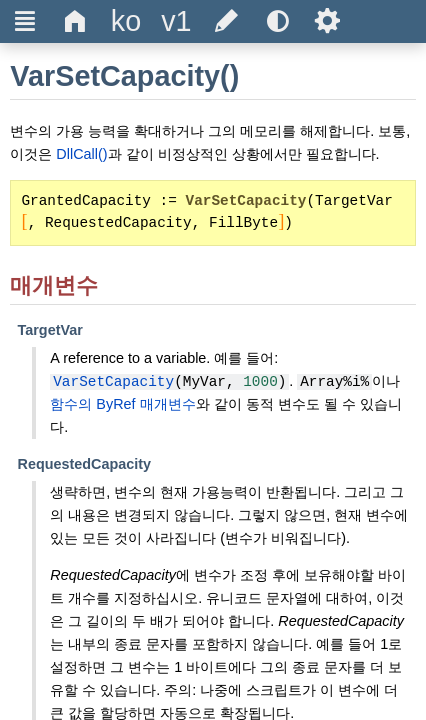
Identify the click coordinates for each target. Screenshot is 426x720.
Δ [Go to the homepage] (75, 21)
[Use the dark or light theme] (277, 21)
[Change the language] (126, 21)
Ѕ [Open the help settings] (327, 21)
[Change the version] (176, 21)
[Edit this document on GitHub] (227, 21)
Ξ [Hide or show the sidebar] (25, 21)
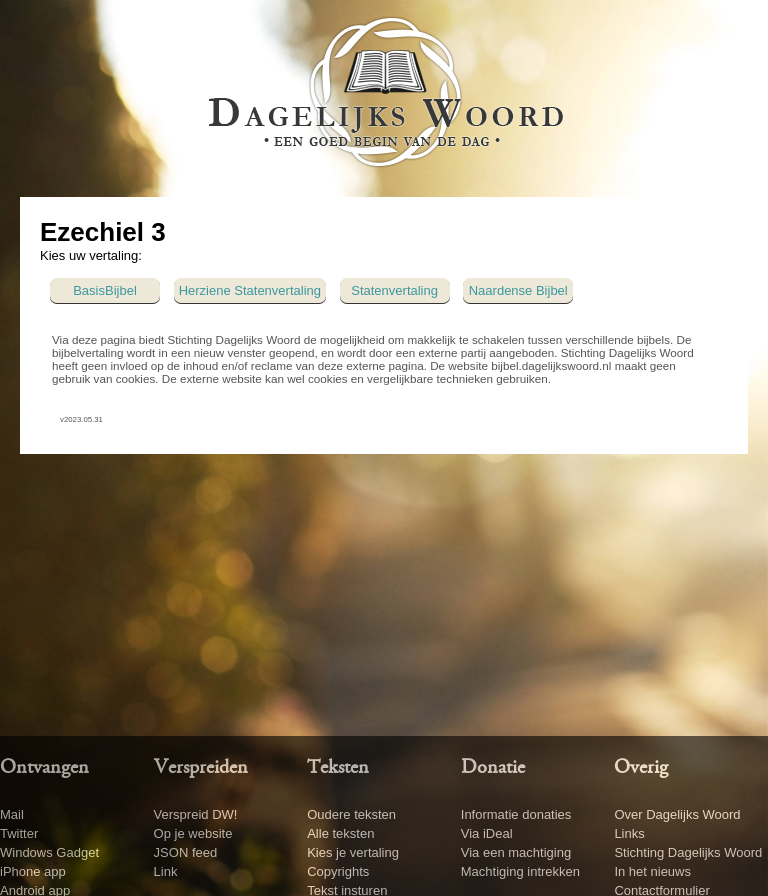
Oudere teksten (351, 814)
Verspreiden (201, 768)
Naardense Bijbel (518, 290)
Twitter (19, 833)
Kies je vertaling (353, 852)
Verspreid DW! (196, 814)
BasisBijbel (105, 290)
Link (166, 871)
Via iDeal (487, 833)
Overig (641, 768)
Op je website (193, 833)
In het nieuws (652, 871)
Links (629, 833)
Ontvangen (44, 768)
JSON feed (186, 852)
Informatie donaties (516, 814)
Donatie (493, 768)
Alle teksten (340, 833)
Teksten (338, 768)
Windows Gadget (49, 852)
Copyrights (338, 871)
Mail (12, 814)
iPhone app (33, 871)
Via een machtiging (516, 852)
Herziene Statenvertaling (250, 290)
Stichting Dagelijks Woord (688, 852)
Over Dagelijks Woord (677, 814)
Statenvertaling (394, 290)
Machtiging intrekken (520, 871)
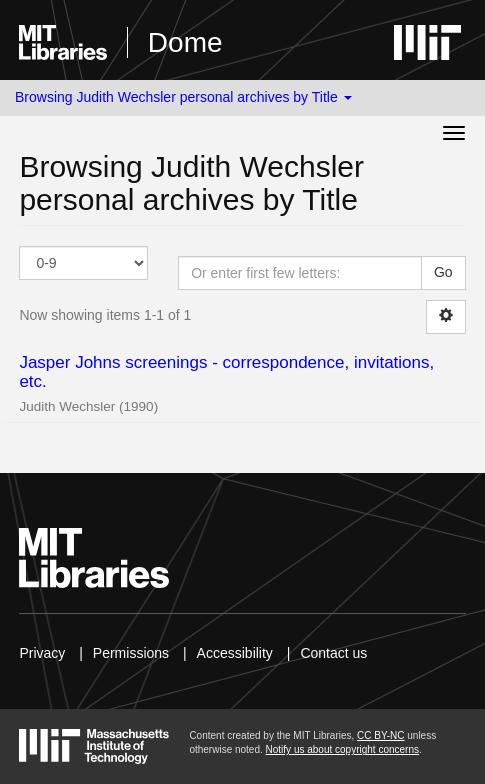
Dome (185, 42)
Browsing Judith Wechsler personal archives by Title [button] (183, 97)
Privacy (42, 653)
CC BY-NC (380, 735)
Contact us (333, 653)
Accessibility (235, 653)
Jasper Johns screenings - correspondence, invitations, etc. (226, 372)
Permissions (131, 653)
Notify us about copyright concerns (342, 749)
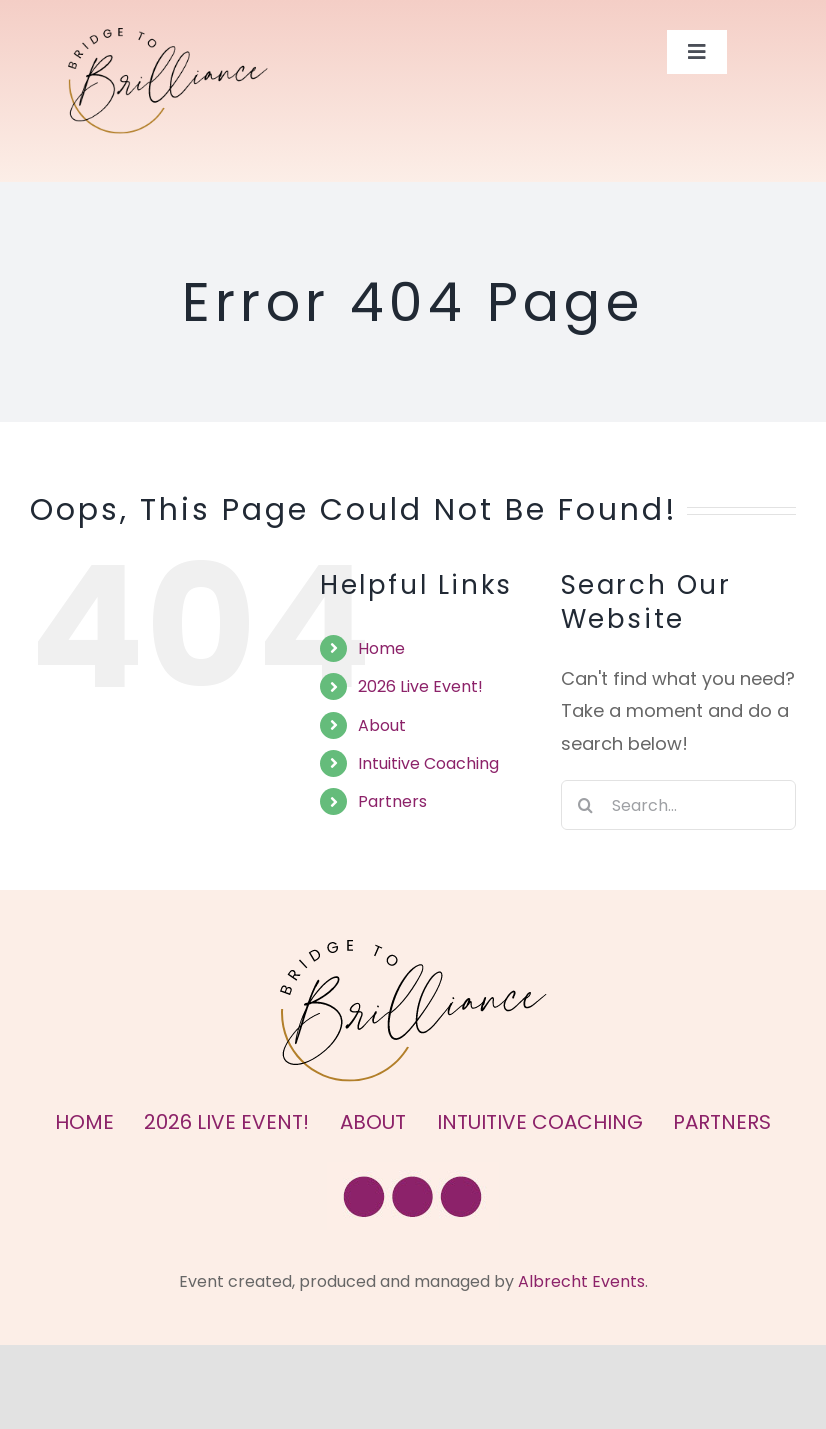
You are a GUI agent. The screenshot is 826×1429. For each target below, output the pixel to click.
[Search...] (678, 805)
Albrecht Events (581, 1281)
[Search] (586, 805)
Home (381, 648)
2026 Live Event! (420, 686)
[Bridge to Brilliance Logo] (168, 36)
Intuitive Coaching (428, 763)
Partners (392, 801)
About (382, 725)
..........
Work task: Above are some entries; copy exactly the lines from the line with "Ξ [Hide or show the sidebar] (25, 21)" through the line with "JSON feed (186, 852)", both included, but none of the pictures.

Answer to this task:
Ξ [Hide or show the sidebar] (25, 21)
Oudere teksten (351, 814)
Verspreiden (201, 768)
Naardense Bijbel (518, 290)
Twitter (19, 833)
Kies je vertaling (353, 852)
Verspreid DW! (196, 814)
BasisBijbel (105, 290)
Link (166, 871)
Via iDeal (487, 833)
Overig (641, 768)
Op je website (193, 833)
In het nieuws (652, 871)
Links (629, 833)
Ontvangen (44, 768)
JSON feed (186, 852)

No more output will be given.